The strength of the novel is in the feeling of edginess which Brook creates in handling the relations between his main characters. Lewis-Rachael, Rachael - Lubert, Edmund-Frieda, Lewis-his colleagues, Edmund and the street orphans of Hamburg. You can imagine it done as a stage play with silences and exits. 

All the characters are dealing with loss and it is their different responses to loss which the novel explores. The ending simply restores one of the losses, quite literally: Lubert's wife and Freida's mother, who they have believed dead in the 1943 Hamburg firestorm, turns out to be alive.

There are moments of unctuousness but his German orphans are constructed around their knowledge of English swearing, definitely not acquired from Thought for the Day.

Wednesday 28 January 2015

Review: Ben Fergusson, The Spring of Kasper Meier


I had just read Joseph Kanon's, The Good German (see previous review) so I was curious to see how this book, also set in the ruins of post-War Berlin, compared.
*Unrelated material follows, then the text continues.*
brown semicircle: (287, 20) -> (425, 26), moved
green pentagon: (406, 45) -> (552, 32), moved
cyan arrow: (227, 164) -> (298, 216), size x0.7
There are similarities: the evocation of life in a destroyed city, black markets and rackets, the legacy of the Russian mass rapes. But whereas Kanon's main characters are members of the occupying forces, Fergusson's are German. And his main character, Kasper Meier, is homosexual (or possibly bi-sexual) - a man who before the war ran a gay bar and whose lover was killed by the Nazis. 

Fergusson's plot is much less oriented towards possible movie scenes and, I think it's fair to say, less mainstream. Kasper Meier is singled out for blackmail, but the blackmail is rather unusual, and when he goes in search of the blackmailer, he enters a world which one could thumbnail as Kafkaesque. It's very well done. As eventually becomes clear, the supposed blackmail scheme is a front for another, worse scheme. Eventually, Kasper penetrates to the truth and - after several escapes in which he is implausibly bullet-proof - secures a happy ending for himself and the original emissary of the blackmail scheme, Eva.
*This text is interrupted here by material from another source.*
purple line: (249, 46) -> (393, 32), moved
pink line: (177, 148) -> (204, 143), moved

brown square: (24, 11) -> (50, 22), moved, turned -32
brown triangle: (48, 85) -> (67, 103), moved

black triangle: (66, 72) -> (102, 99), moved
Both Kasper and Eva are built up as many-faceted, interesting characters. They are not super-sleuths who populate most thrillers, but emerge through the story as interesting human beings.

There are a few proof reading slips and one howler, "St Petersburg" for "Leningrad" on page 325. This novel is set in 1946! It always amazes me when authors who acknowledge so much help from others have failed to find just one reader who could save them from a gross mistake.